> **Exercise materials**:
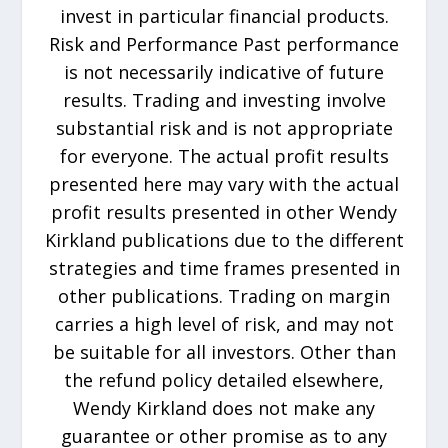
invest in particular financial products.
Risk and Performance Past performance
is not necessarily indicative of future
results. Trading and investing involve
substantial risk and is not appropriate
for everyone. The actual profit results
presented here may vary with the actual
profit results presented in other Wendy
Kirkland publications due to the different
strategies and time frames presented in
other publications. Trading on margin
carries a high level of risk, and may not
be suitable for all investors. Other than
the refund policy detailed elsewhere,
Wendy Kirkland does not make any
guarantee or other promise as to any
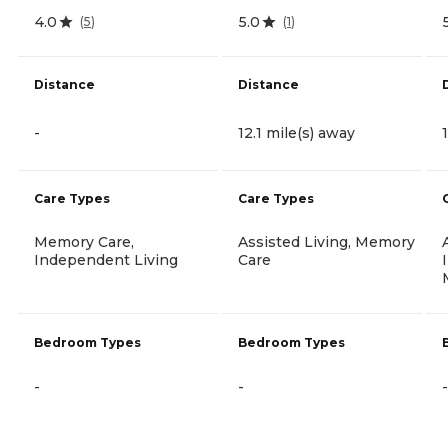
4.0
5.0
(
5
)
(
1
)
Distance
Distance
-
12.1 mile(s) away
Care Types
Care Types
Memory Care,
Assisted Living, Memory
Independent Living
Care
Bedroom Types
Bedroom Types
-
-
-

> **Your objective**: Scan the data above and report each line in which "Kirkland" is present.

> **Your response**:
Kirkland publications due to the different
Wendy Kirkland does not make any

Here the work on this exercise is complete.